Table 1. Performance comparison of terahertz absorbers/reflectors of different materials.

Reference	Materials	Microstructural	Mode of Absorption	Absorption Bandwidth (>90%)	Incident Angle	Absorban-Ce TUNING Range
[64]	VO2	Wheel resonator.	Broadband absorption.	4.29–5.52 (1.23) THz	0°–50° (>0.9)	0.042 and 0.999
[65]	Metal	Square metal patch.	Broadband absorption.	6.24–7.04 (0.8) THz	Not cover	Not have
[66]	Tungsten wires	Metal stripe array.	Unimodal absorption.	69.24 (99.9%) THz	0°–60° (>0.9)	Not have
[67]	Graphene	Combined graphene patterns.	Broadband absorption.	2.67–4.84 (2.17) THz	0°–45° (>0.9)	Not have
[68]	Graphene	Combined graphene patterns.	Broadband absorption.	1.10–1.86 (0.76) THz	0°–60° (>0.8)	Not have
[69]	InSb	Vertical-square-split-ring.	Bimodal absorption.	1.265 (99.9%) and 1.436 (99.8%) THz	0°–30° (>0.9)	Not have
This Paper	VO2	Oval hollow disc	Broadband absorption.	3.7–8.7 (5.0) THz	0°–45° (>0.9)	0.001 to 0.999

shows a comparison between our work and existing ones [64,65,66,67,68,69]. From the table, we can see that our work has certain advantages in many aspects.

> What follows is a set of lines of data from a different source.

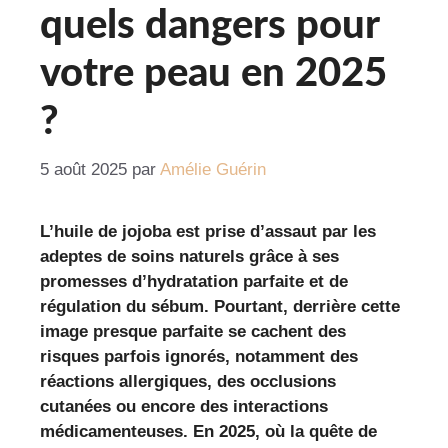
quels dangers pour
votre peau en 2025
?
5 août 2025
par
Amélie Guérin
L’huile de jojoba est prise d’assaut par les
adeptes de soins naturels grâce à ses
promesses d’hydratation parfaite et de
régulation du sébum. Pourtant, derrière cette
image presque parfaite se cachent des
risques parfois ignorés, notamment des
réactions allergiques, des occlusions
cutanées ou encore des interactions
médicamenteuses. En 2025, où la quête de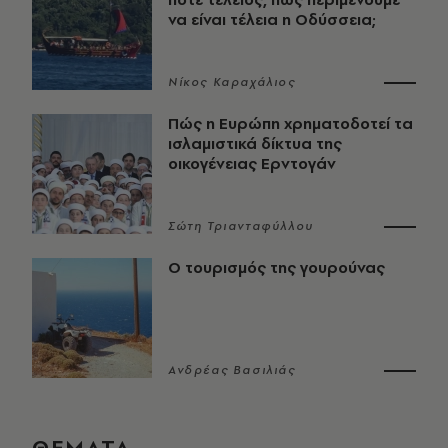
να είναι τέλεια η Οδύσσεια;
Νίκος Καραχάλιος
Πώς η Ευρώπη χρηματοδοτεί τα
ισλαμιστικά δίκτυα της
οικογένειας Ερντογάν
Σώτη Τριανταφύλλου
Ο τουρισμός της γουρούνας
Ανδρέας Βασιλιάς
ΘΕΜΑΤΑ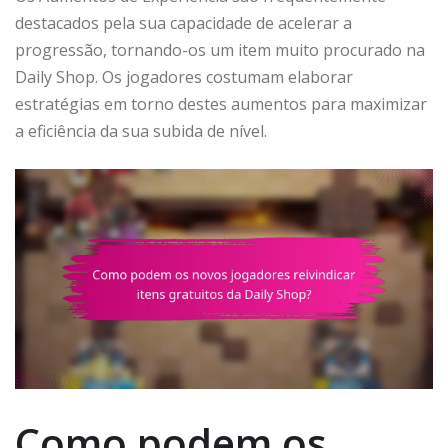
destacados pela sua capacidade de acelerar a
progressão, tornando-os um item muito procurado na
Daily Shop. Os jogadores costumam elaborar
estratégias em torno destes aumentos para maximizar
a eficiência da sua subida de nível.
Como podem os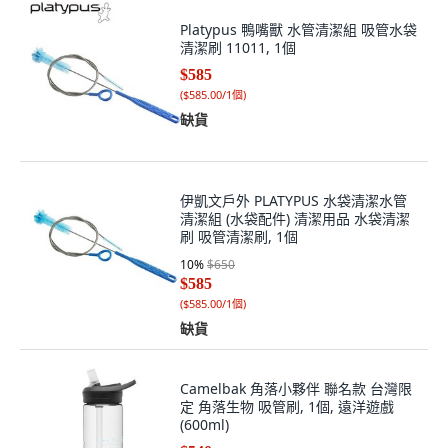
Platypus 鴨嘴獸 水管清潔組 吸管水袋
清潔刷 11011, 1個
$585
(
$585.00/1個
)
缺貨
伊凱文戶外 PLATYPUS 水袋清潔水管
清潔組 (水袋配件) 清潔用品 水袋清潔
刷 吸管清潔刷, 1個
10
%
$650
$585
(
$585.00/1個
)
缺貨
Camelbak 角落小夥伴 聯名款 台灣限
定 角落生物 吸管刷, 1個, 遠洋遊戲
(600ml)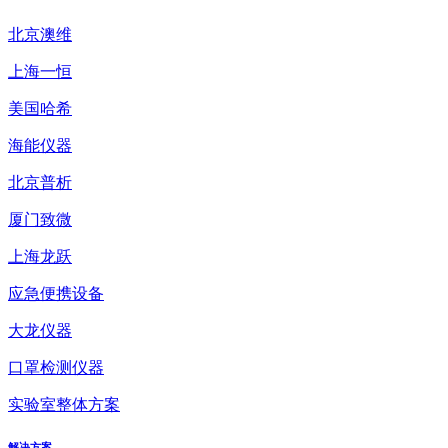
北京澳维
上海一恒
美国哈希
海能仪器
北京普析
厦门致微
上海龙跃
应急便携设备
大龙仪器
口罩检测仪器
实验室整体方案
解决方案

We conducted a comparative analysis of several terahertz absorbers/reflectors. As depicted in the table, our notable advantages lie in possessing a broader absorption spectrum and higher absorption efficiency. The incorporation of vanadium dioxide endows our terahertz absorber with the capacity for absorption modulation. Compared to metamaterials and semiconductor materials, vanadium dioxide’s property modulation in response to temperature changes enhances its adjustability for the device. In this study, we achieved nearly dynamic modulation of absorption from 0 to 1, spanning over half of the terahertz band. However, it is crucial to note that our device maintains a bandwidth of 5 THz (greater than 90%) only within a 45° range, necessitating attention in practical applications.

4. Conclusions

This article designs a terahertz regulator with a simple structure and diverse functions. It is composed of a three-layer structure consisting of a gold substrate, a SiO₂ dielectric layer, and a VO₂ top layer and is easy to process. After simulation verification, the changes in electric field intensity observed at different temperatures confirm that the regulatory mechanism is derived from the temperature-induced phase transition characteristics of vanadium dioxide materials. The absorption mechanism of the device is also explained by impedance matching theory. In addition, research has shown that the device has a complete reflection effect on terahertz waves at a temperature of 312 K. At a temperature of 345 K, the device exhibits almost perfect absorption of terahertz waves in the range of 4.7 to 9.7 THz. Due to the high symmetry of the device structure and its polarization independence, the designed regulator is polarization insensitive. At the same time, the device is not sensitive to the incidence angle and maintains relatively stable absorption characteristics within the range of 0°–45° incidence angle. Based on the above advantages, the terahertz regulator designed in this article has significant application potential in terahertz stealth, detection, filtering, thermal emitters, modulation, and other fields.